What this task involves: Scan the records for the string "over", then copy each line that has it.

── Excerpted records

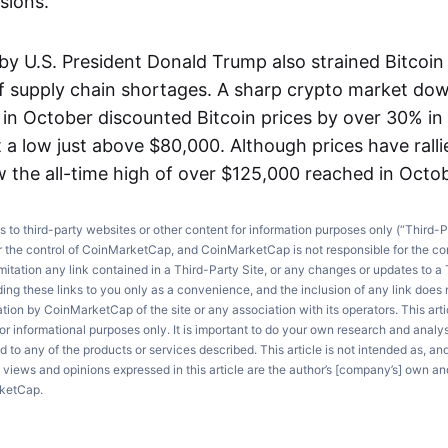
sions.
 by U.S. President Donald Trump also strained Bitcoin
of supply chain shortages. A sharp crypto market do
h in October discounted Bitcoin prices by over 30% i
 a low just above $80,000. Although prices have ralli
w the all-time high of over $125,000 reached in Octob
ks to third-party websites or other content for information purposes only (“Third-P
r the control of CoinMarketCap, and CoinMarketCap is not responsible for the co
imitation any link contained in a Third-Party Site, or any changes or updates to a 
ng these links to you only as a convenience, and the inclusion of any link does
on by CoinMarketCap of the site or any association with its operators. This artic
r informational purposes only. It is important to do your own research and anal
d to any of the products or services described. This article is not intended as, an
e views and opinions expressed in this article are the author’s [company’s] own an
rketCap.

────

Answer space:
h in October discounted Bitcoin prices by over 30% i
w the all-time high of over $125,000 reached in Octob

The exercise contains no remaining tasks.